-- Problem details --
Look through the entries below and extract exactly the lines from the one containing "Scotland lineup vs. Brazil" through the one containing "Real Madrid are weighing u", ends included.
↓↓↓
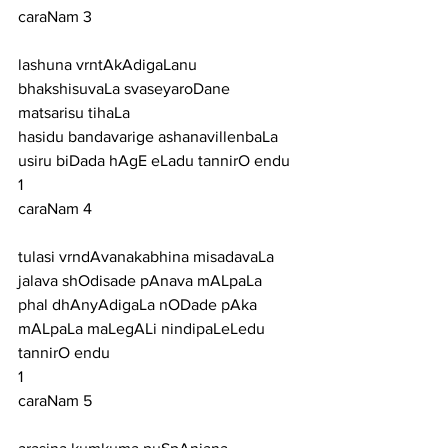
caraNam 3
lashuna vrntAkAdigaLanu 
bhakshisuvaLa svaseyaroDane 
matsarisu tihaLa
hasidu bandavarige ashanavillenbaLa 
usiru biDada hAgE eLadu tannirO endu
1
caraNam 4
tulasi vrndAvanakabhina misadavaLa 
jalava shOdisade pAnava mALpaLa
phal dhAnyAdigaLa nODade pAka 
mALpaLa maLegALi nindipaLeLedu 
tannirO endu
1
caraNam 5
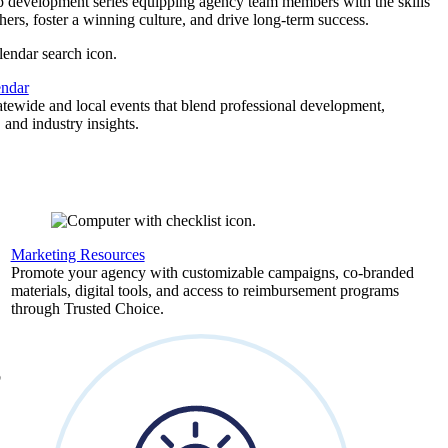
p development series equipping agency team members with the skills
thers, foster a winning culture, and drive long-term success.
endar
atewide and local events that blend professional development,
 and industry insights.
Marketing Resources
,
Promote your agency with customizable campaigns, co-branded
materials, digital tools, and access to reimbursement programs
through Trusted Choice.
b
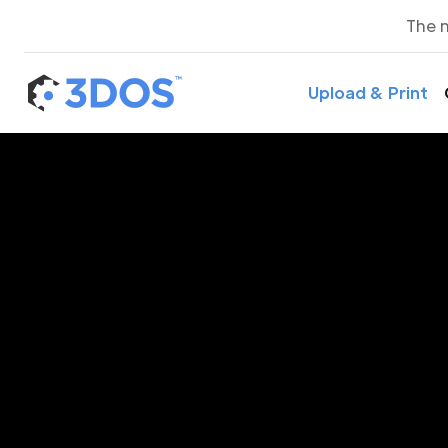
The 
Upload & Print
3D P
Belo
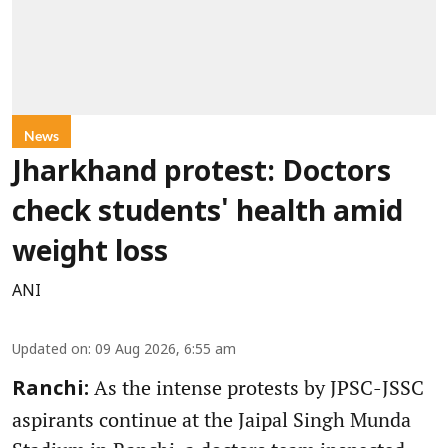
News
Jharkhand protest: Doctors
check students' health amid
weight loss
ANI
Updated on
:
09 Aug 2026, 6:55 am
As the intense protests by JPSC-JSSC
Ranchi:
aspirants continue at the Jaipal Singh Munda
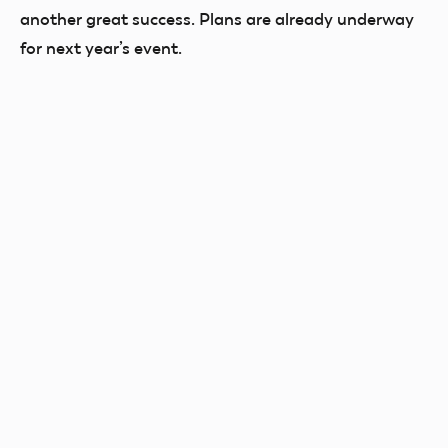
another great success. Plans are already underway
for next year’s event.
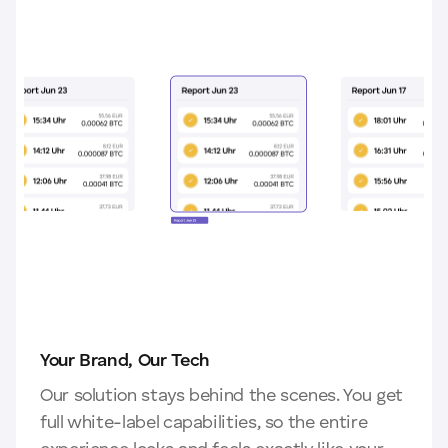
Your Brand, Our Tech
Our solution stays behind the scenes. You get
full white-label capabilities, so the entire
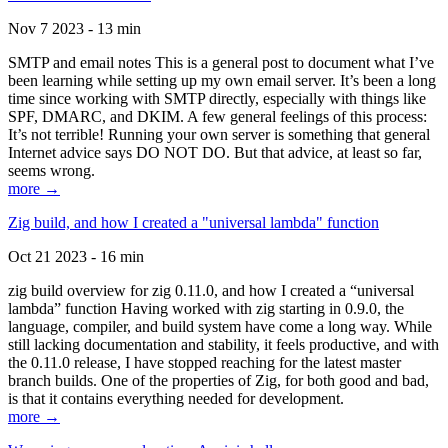
Nov 7 2023 - 13 min
SMTP and email notes This is a general post to document what I’ve
been learning while setting up my own email server. It’s been a long
time since working with SMTP directly, especially with things like
SPF, DMARC, and DKIM. A few general feelings of this process:
It’s not terrible! Running your own server is something that general
Internet advice says DO NOT DO. But that advice, at least so far,
seems wrong.
more →
Zig build, and how I created a "universal lambda" function
Oct 21 2023 - 16 min
zig build overview for zig 0.11.0, and how I created a “universal
lambda” function Having worked with zig starting in 0.9.0, the
language, compiler, and build system have come a long way. While
still lacking documentation and stability, it feels productive, and with
the 0.11.0 release, I have stopped reaching for the latest master
branch builds. One of the properties of Zig, for both good and bad,
is that it contains everything needed for development.
more →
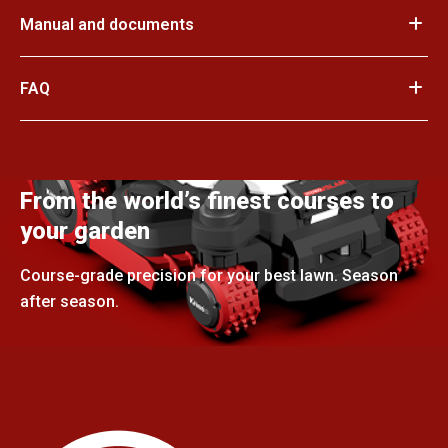
Manual and documents
FAQ
From the world’s finest courses to
your garden
Course-grade precision for your best lawn. Season
after season.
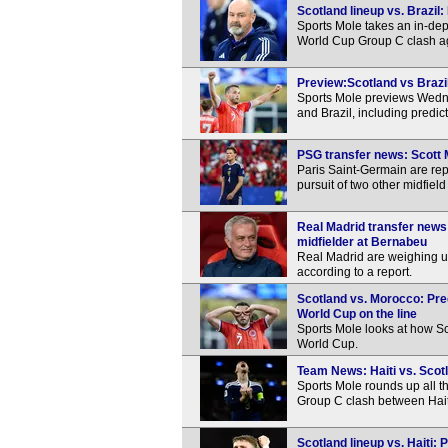
Scotland lineup vs. Brazil
Sports Mole takes an in-de
World Cup Group C clash ag
Preview:Scotland vs Brazil
Sports Mole previews Wedn
and Brazil, including predi
PSG transfer news: Scott 
Paris Saint-Germain are repo
pursuit of two other midfie
Real Madrid transfer news
midfielder at Bernabeu
Real Madrid are weighing u
according to a report.
Scotland vs. Morocco: Pred
World Cup on the line
Sports Mole looks at how Sc
World Cup.
Team News: Haiti vs. Scotl
Sports Mole rounds up all 
Group C clash between Hait
Scotland lineup vs. Haiti:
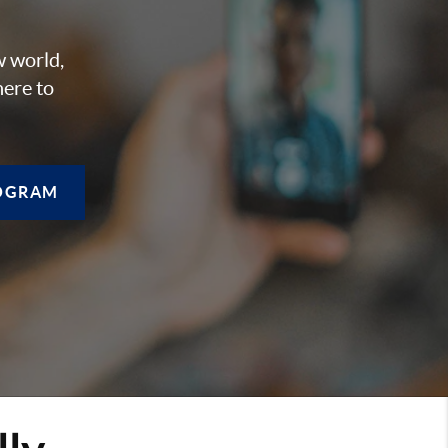
w world,
here to
OGRAM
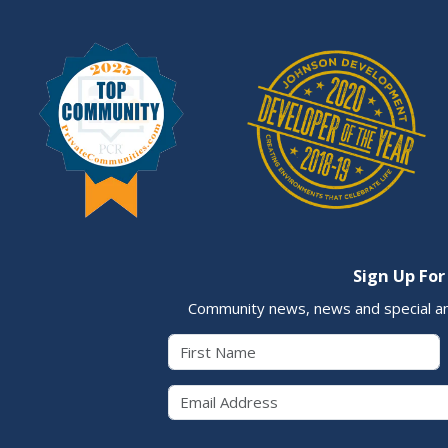
Sign Up For
Community news, news and special a
First Name
Email 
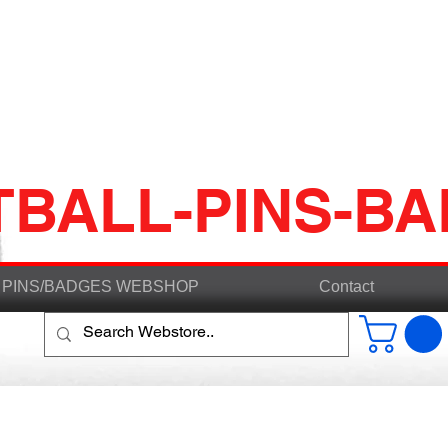
TBALL-PINS-B
PINS/BADGES WEBSHOP
Contact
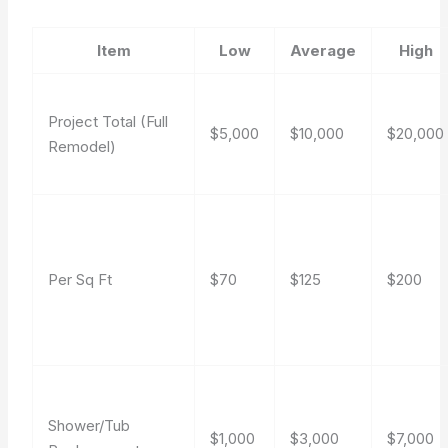
Item
Low
Average
High
Project Total (Full
$5,000
$10,000
$20,000
Remodel)
Per Sq Ft
$70
$125
$200
Shower/Tub
$1,000
$3,000
$7,000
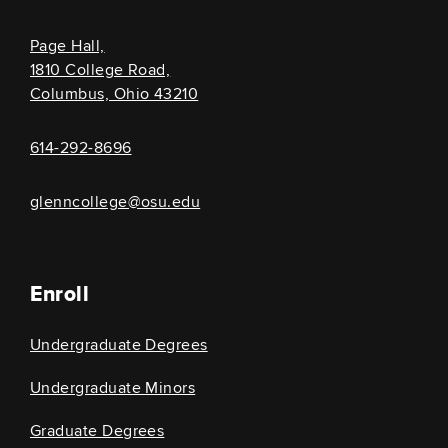
Page Hall,
1810 College Road,
Columbus, Ohio 43210
614-292-8696
glenncollege@osu.edu
Enroll
Undergraduate Degrees
Undergraduate Minors
Graduate Degrees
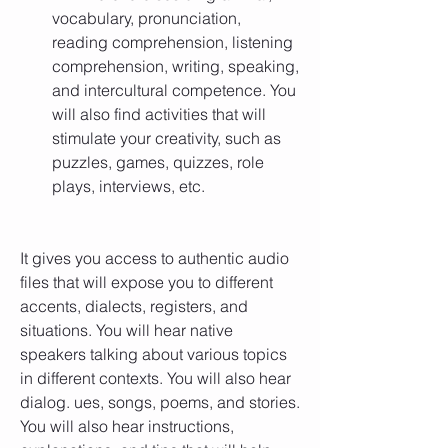
vocabulary, pronunciation, 
reading comprehension, listening 
comprehension, writing, speaking, 
and intercultural competence. You 
will also find activities that will 
stimulate your creativity, such as 
puzzles, games, quizzes, role 
plays, interviews, etc.
It gives you access to authentic audio 
files that will expose you to different 
accents, dialects, registers, and 
situations. You will hear native 
speakers talking about various topics 
in different contexts. You will also hear 
dialog. ues, songs, poems, and stories. 
You will also hear instructions,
↑↑↑
-- Written solution --
Scotland lineup vs. Brazil
Sports Mole takes an in-de
World Cup Group C clash ag
Preview:Scotland vs Brazil
Sports Mole previews Wedn
and Brazil, including predi
PSG transfer news: Scott 
Paris Saint-Germain are repo
pursuit of two other midfie
Real Madrid transfer news
midfielder at Bernabeu
Real Madrid are weighing u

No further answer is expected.